Depuis trois ans, 10 000 éducatrices et éducateurs auraient quitté le réseau des services de garde éducatifs à l’enfance. Il est plus payant de travailler chez Costco que d’éduquer nos jeunes enfants. 

L’abolition des commissions scolaire et la baisse des taxes scolaires respectaient un engagement électoral, mais en quoi le respect de ces promesses a aidé notre réseau scolaire public, je me le demande. 

De plus, le plan visant à lutter contre la pauvreté et l’exclusion sociale, déposé en catimini le 21 juin dernier, n’atteint pas du tout la cible selon la plupart des organismes sociaux. 

Une absence de vision

En faisant ce pas de recul pour contempler l’ensemble de l’œuvre sociale, un constat s’impose. Malgré des finances publiques en bon ordre et une situation économique plus que favorable, le gouvernement de la CAQ a échoué lamentablement à la tâche.

Ma plus grande déception n’est pas que le gouvernement n’ait rien fait. Ce serait tout à fait faux de le prétendre.
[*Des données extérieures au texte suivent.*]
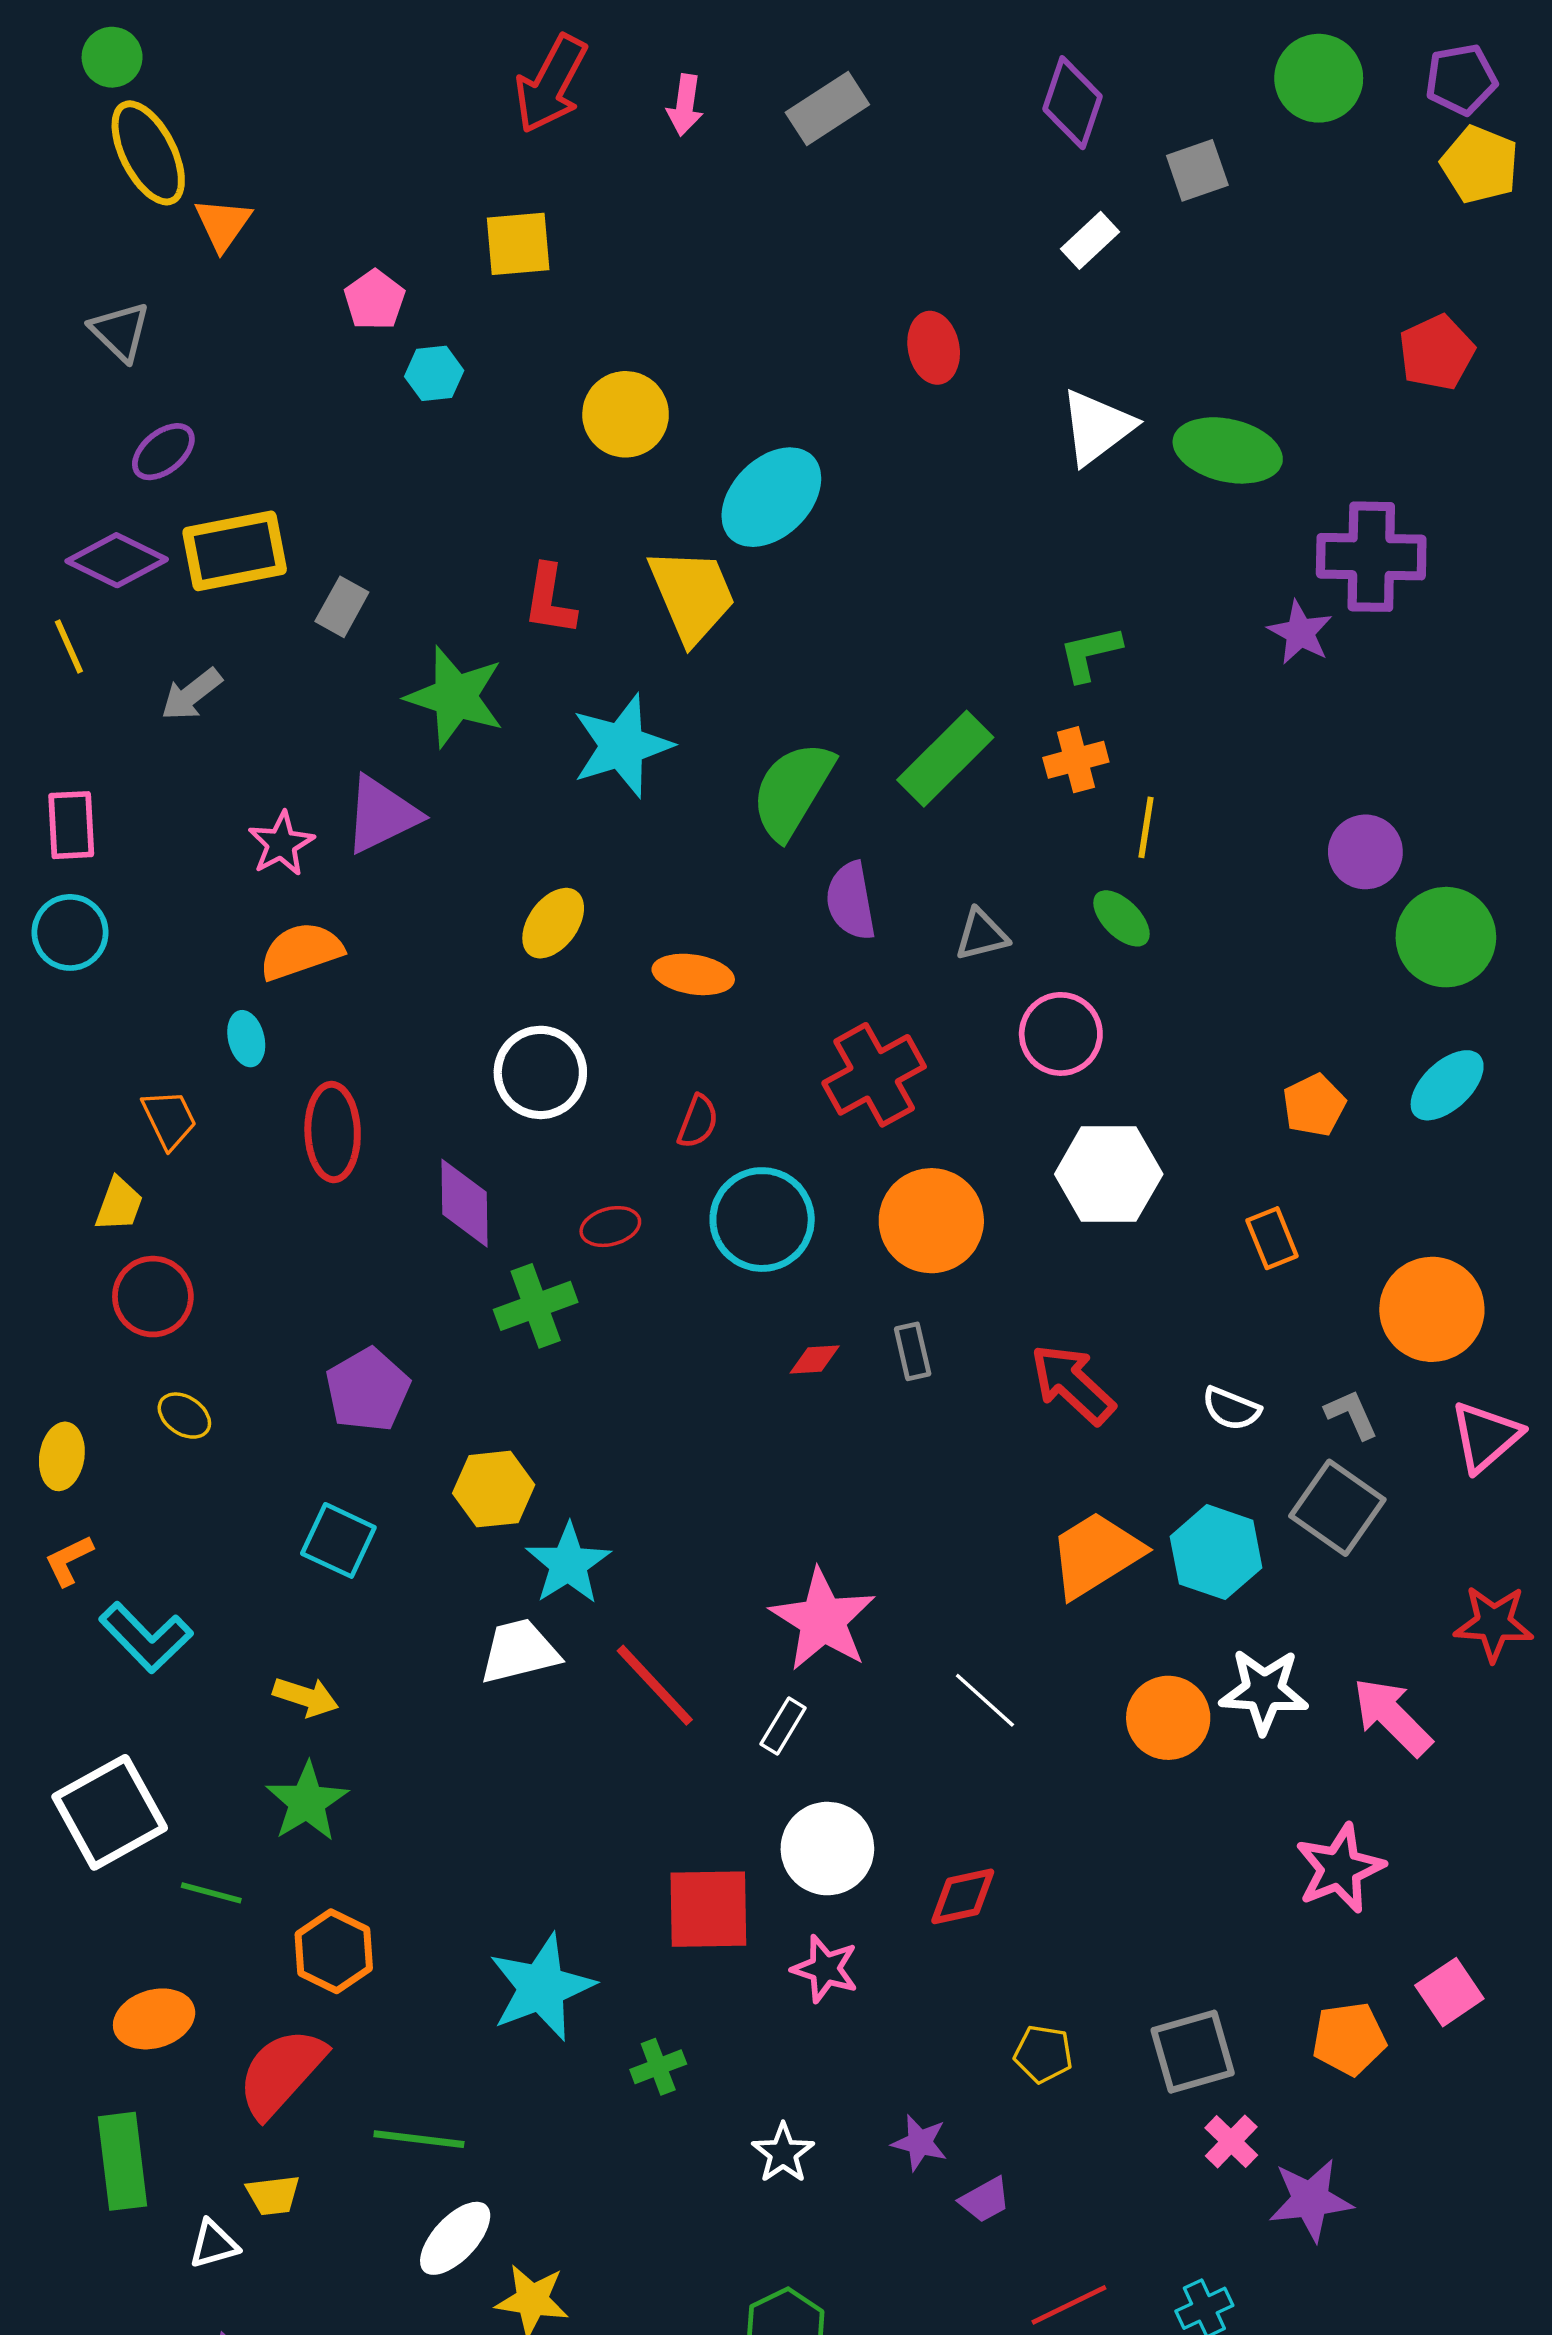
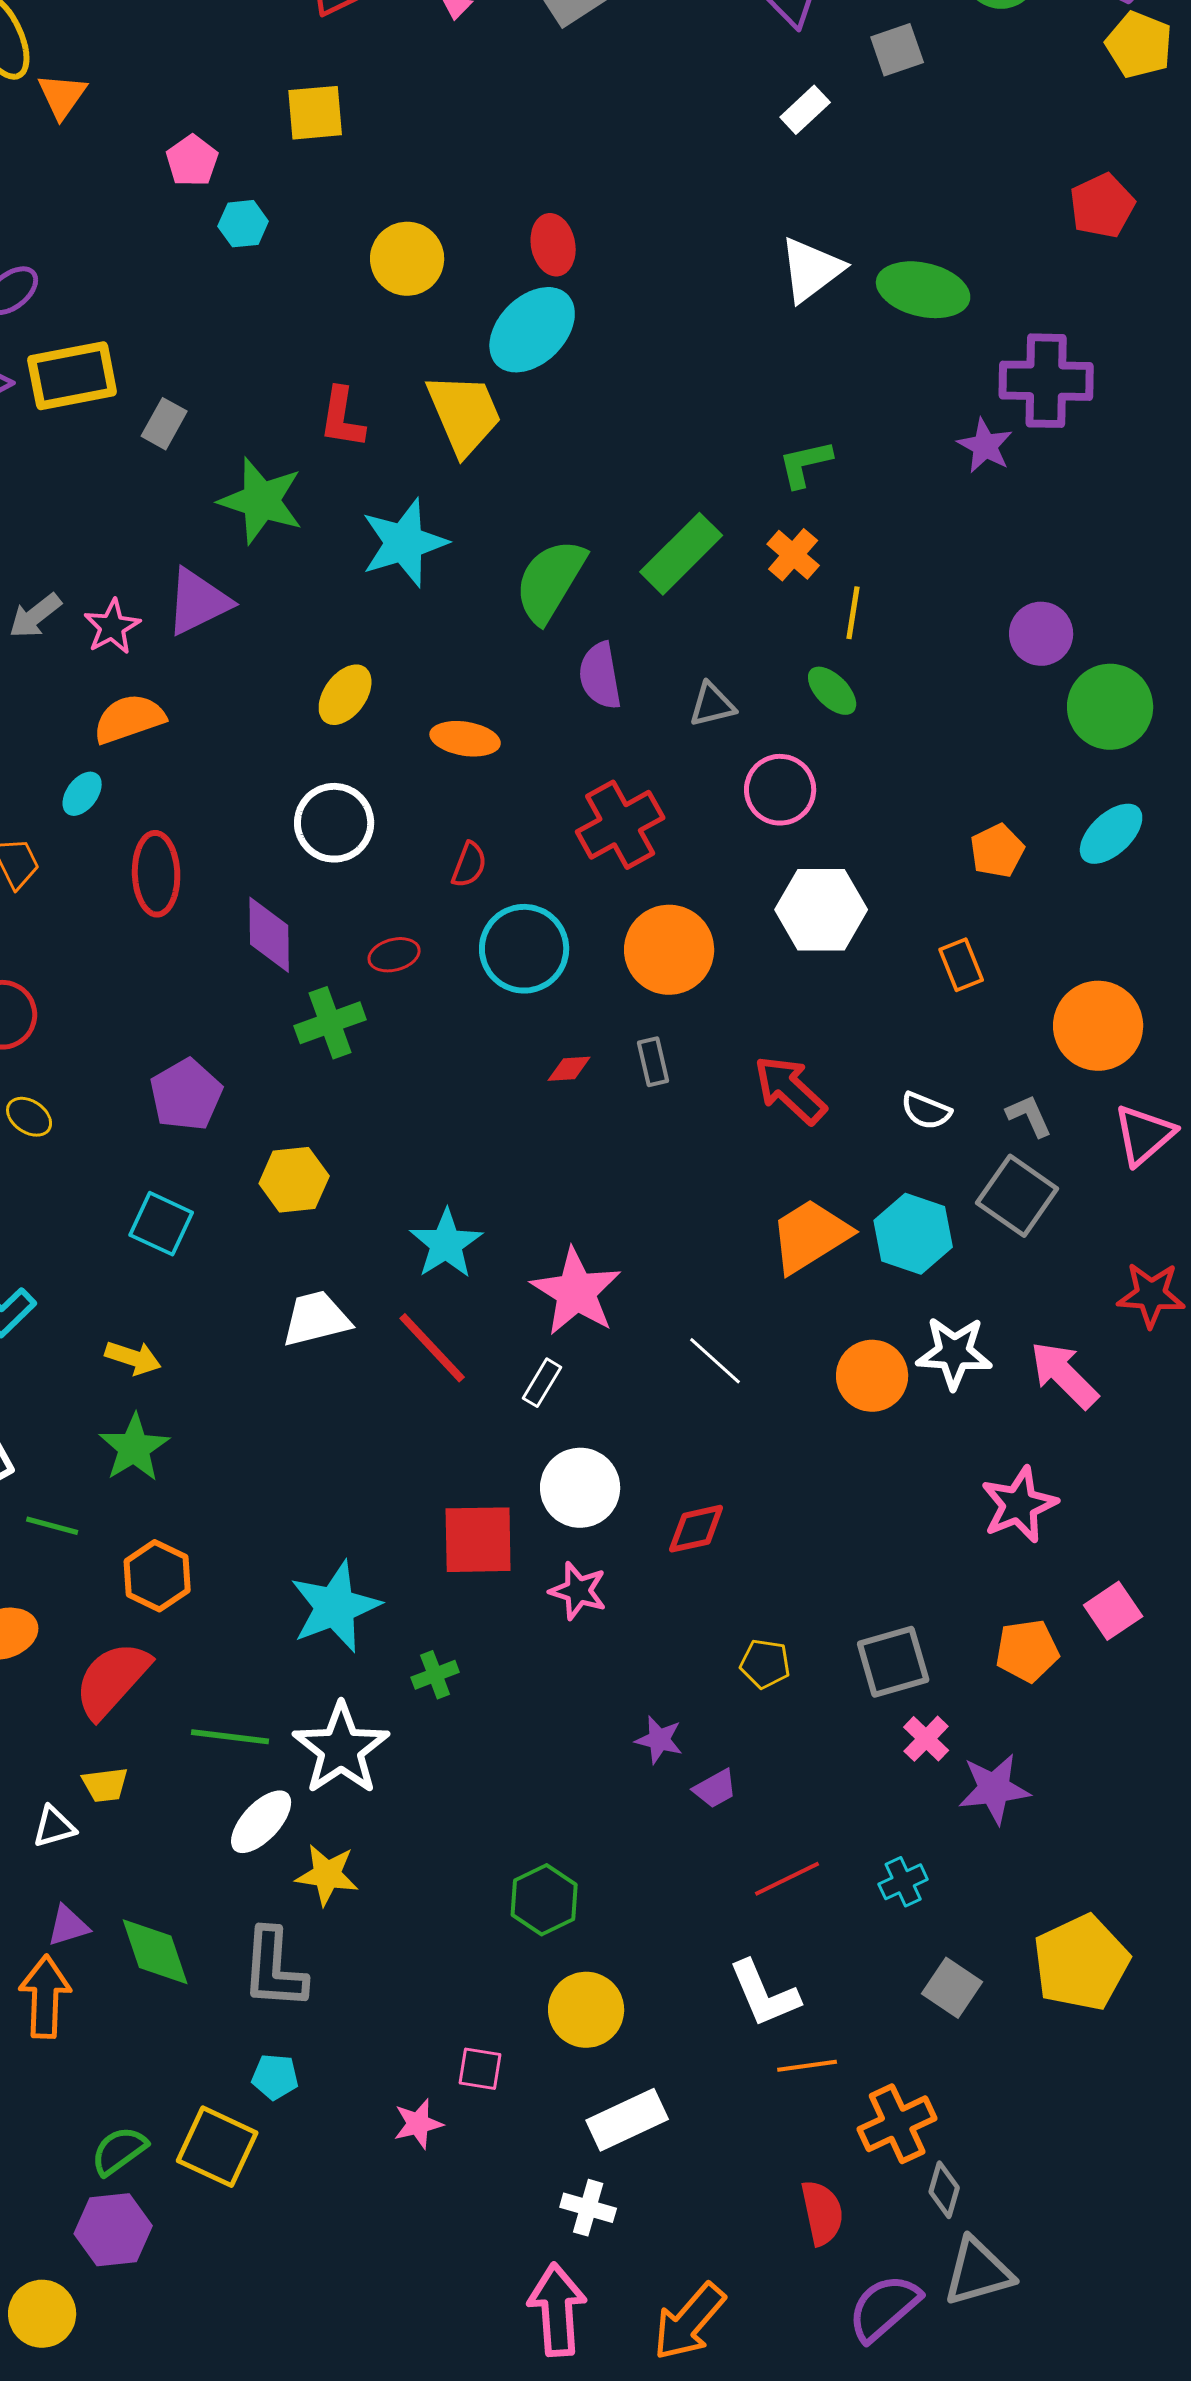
red ellipse: (934, 348) -> (553, 245), moved
gray arrow: (191, 694) -> (35, 616), moved
orange cross: (1076, 760) -> (793, 555), turned -34
cyan ellipse: (246, 1039) -> (82, 794), turned 51
cyan star: (568, 1564) -> (446, 1244), moved
white star: (783, 2153) -> (341, 1749), moved, size x1.8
C’est plutôt que la CAQ ne réalise rien de concret là où ça compte pour le peuple québécois. Rien en santé et pour les services sociaux, rien en éducation, rien contre la pénurie de logements, rien pour contrer la pauvreté.

Monsieur Girard, gouverner un État est un travail complexe. Un gouvernement doit bénéficier d’un contexte de croissance économique et de finances publiques saines pour avoir les coudées franches. La CAQ avait tout cela en arrivant au pouvoir en 2018. Ce qui lui manquait, c’est une vision claire de l’avenir envisagé pour le bien-être de la population et, surtout, le courage politique de la réaliser.